Due to the lack of longitudinal data on marijuana use, the researchers designed a retrospective follow-up study of National Health and Nutrition Examination Survey (NHANES) participants aged 20 years and above. In 2005–2006, participants were asked if they had ever used marijuana. Those who answered “yes” were considered marijuana users. Participants reported the age when they first tried marijuana, and this was subtracted from their current age to calculate the duration of use.
“We linked participants aged 20 years and above, who responded to questions on marijuana use during the 2005 US National Health and Nutrition Examination Survey to data from the 2011 public-use linked mortality file of the National Center for Health Statistics, Centers for Disease Control and Prevention,” the authors wrote. “Only participants eligible for mortality follow-up were included. We conducted Cox proportional hazards regression analyses to estimate hazard ratios for hypertension, heart disease, and cerebrovascular mortality due to marijuana use. We controlled for cigarette smoking and other relevant variables.”
In the current study, the research team estimated the associations of marijuana use, and duration of use, with death from hypertension, heart disease, and cerebrovascular disease, controlling for cigarette use and demographic variables, including sex, age, and ethnicity. Death from hypertension included multiple causes, such as primary hypertension and hypertensive renal disease. Among a total of 1213 participants, 34% used neither marijuana nor cigarettes, 21% used only marijuana, 20% used marijuana and smoked cigarettes, 16% used marijuana and were past-smokers, 5% were past-smokers, and 4% only smoked cigarettes. The average duration of marijuana use was 11.5 years.
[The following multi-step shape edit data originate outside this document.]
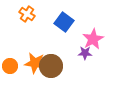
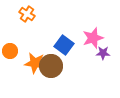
blue square: moved 23 px down
pink star: moved 1 px up; rotated 10 degrees clockwise
purple star: moved 18 px right
orange circle: moved 15 px up
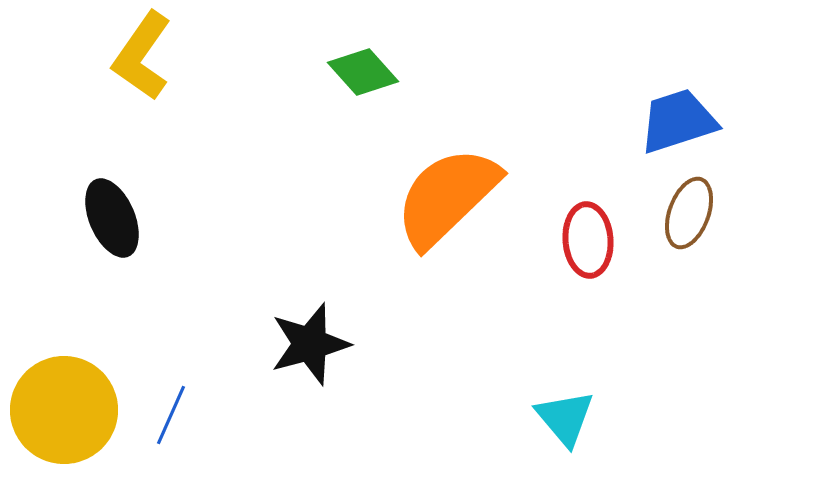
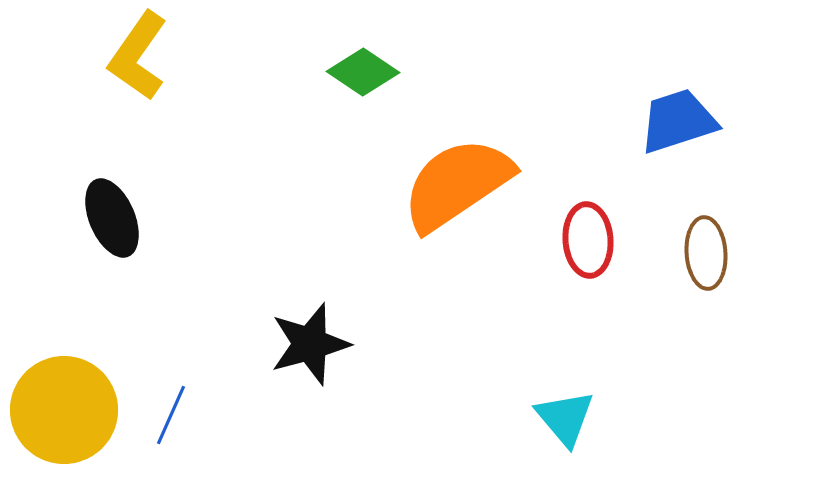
yellow L-shape: moved 4 px left
green diamond: rotated 14 degrees counterclockwise
orange semicircle: moved 10 px right, 13 px up; rotated 10 degrees clockwise
brown ellipse: moved 17 px right, 40 px down; rotated 24 degrees counterclockwise
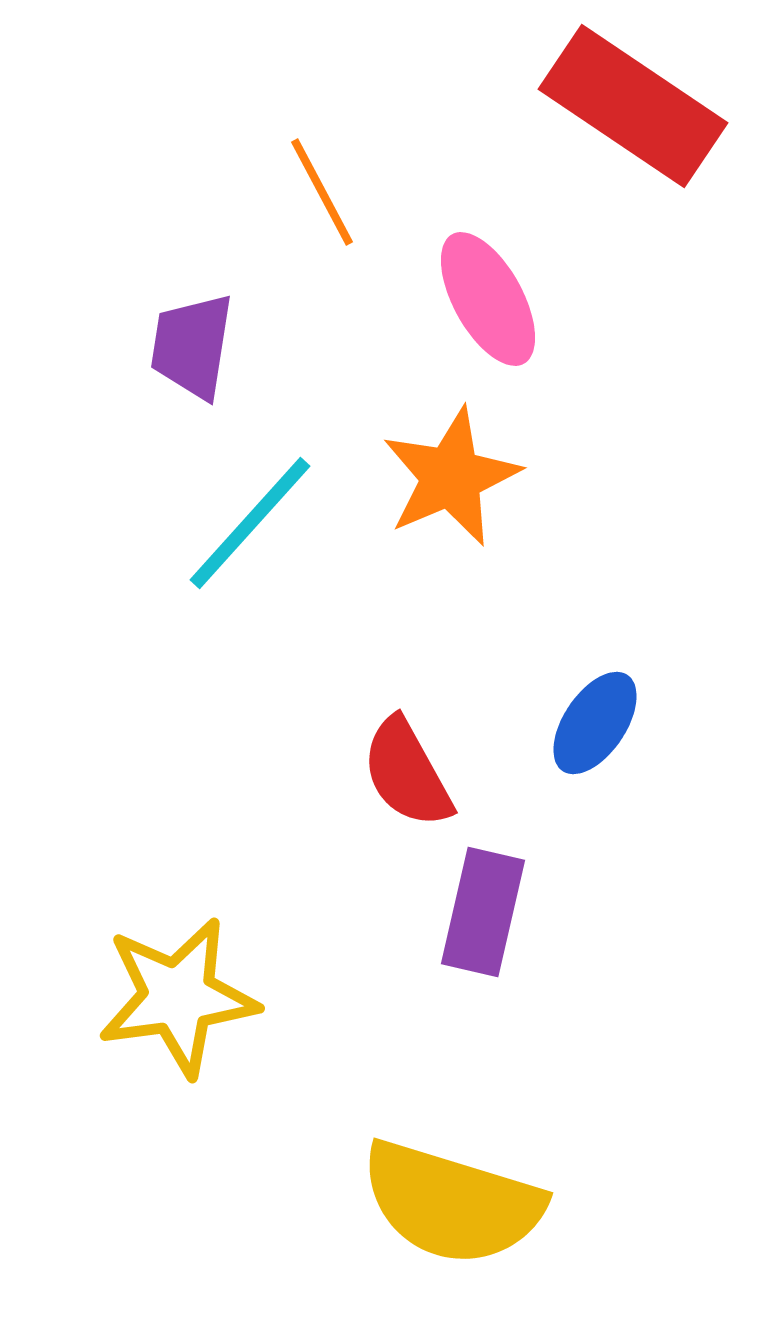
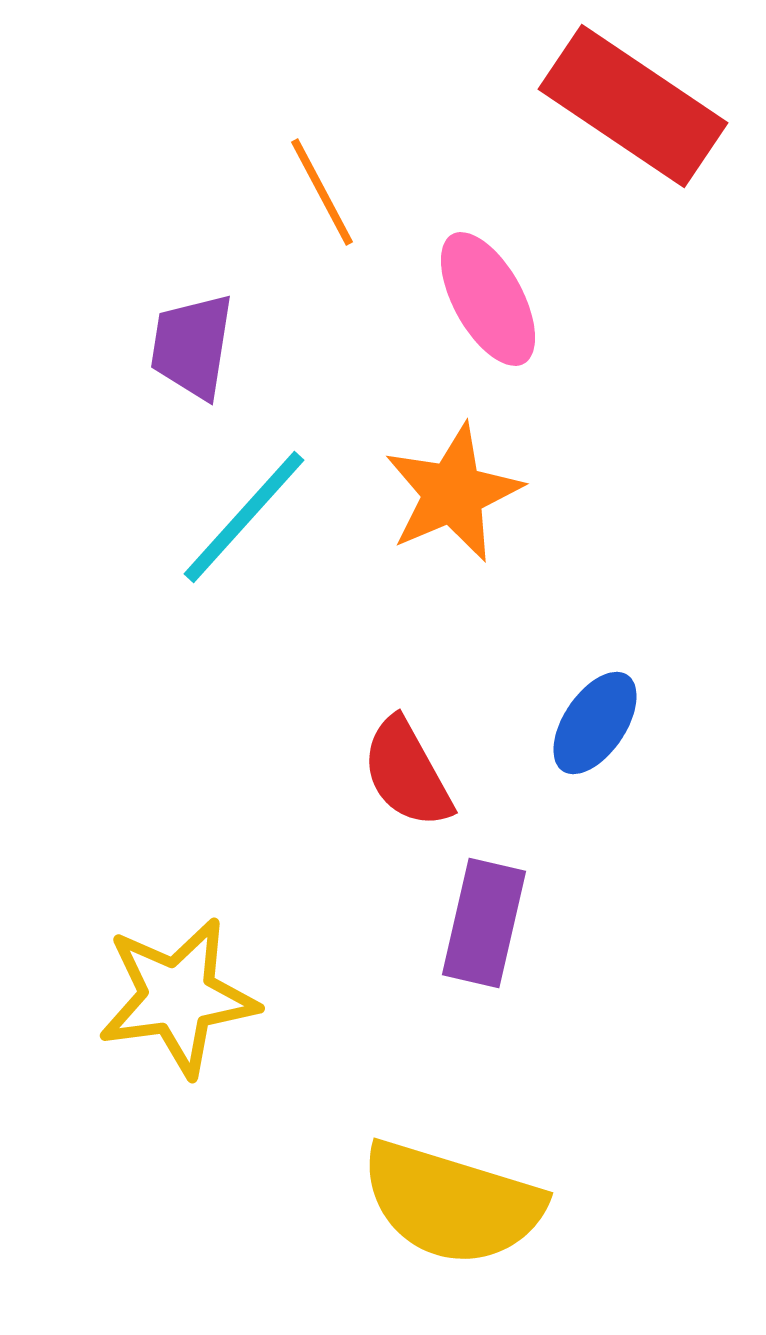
orange star: moved 2 px right, 16 px down
cyan line: moved 6 px left, 6 px up
purple rectangle: moved 1 px right, 11 px down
Interestingly, marijuana users had a higher risk of dying from hypertension. Compared to nonusers, marijuana users had a 3.42 times higher risk of death from hypertension and a 1.04 greater risk for each year of use. There was no association between marijuana use and death from heart disease or cerebrovascular disease.
Previous research has also shown that marijuana does increase the risk of stress-induced cardiomyopathy, lending weight to the growing evidence of the extended use of the drug and increased risk of cardiac injury—albeit more research is essential.
“We found that marijuana users had a greater than threefold risk of death from hypertension and the risk increased with each additional year of use,” Ms. Yankey noted. “Our results suggest a possible risk of hypertension mortality from marijuana use. This is not surprising since marijuana is known to have a number of effects on the cardiovascular system. Marijuana stimulates the sympathetic nervous system, leading to increases in heart rate, blood pressure, and oxygen demand. Emergency rooms have reported cases of angina and heart attacks after marijuana use.”
Amazingly, the authors commented that the cardiovascular risk associated with marijuana use might be greater than the cardiovascular risk already established for cigarette smoking.
“We found higher estimated cardiovascular risks associated with marijuana use than cigarette smoking,” Ms. Yankey concluded. “This indicates that marijuana use may carry even heavier consequences on the cardiovascular system than that already established for cigarette smoking. However, the number of smokers in our study was small, and this needs to be examined in a larger study.”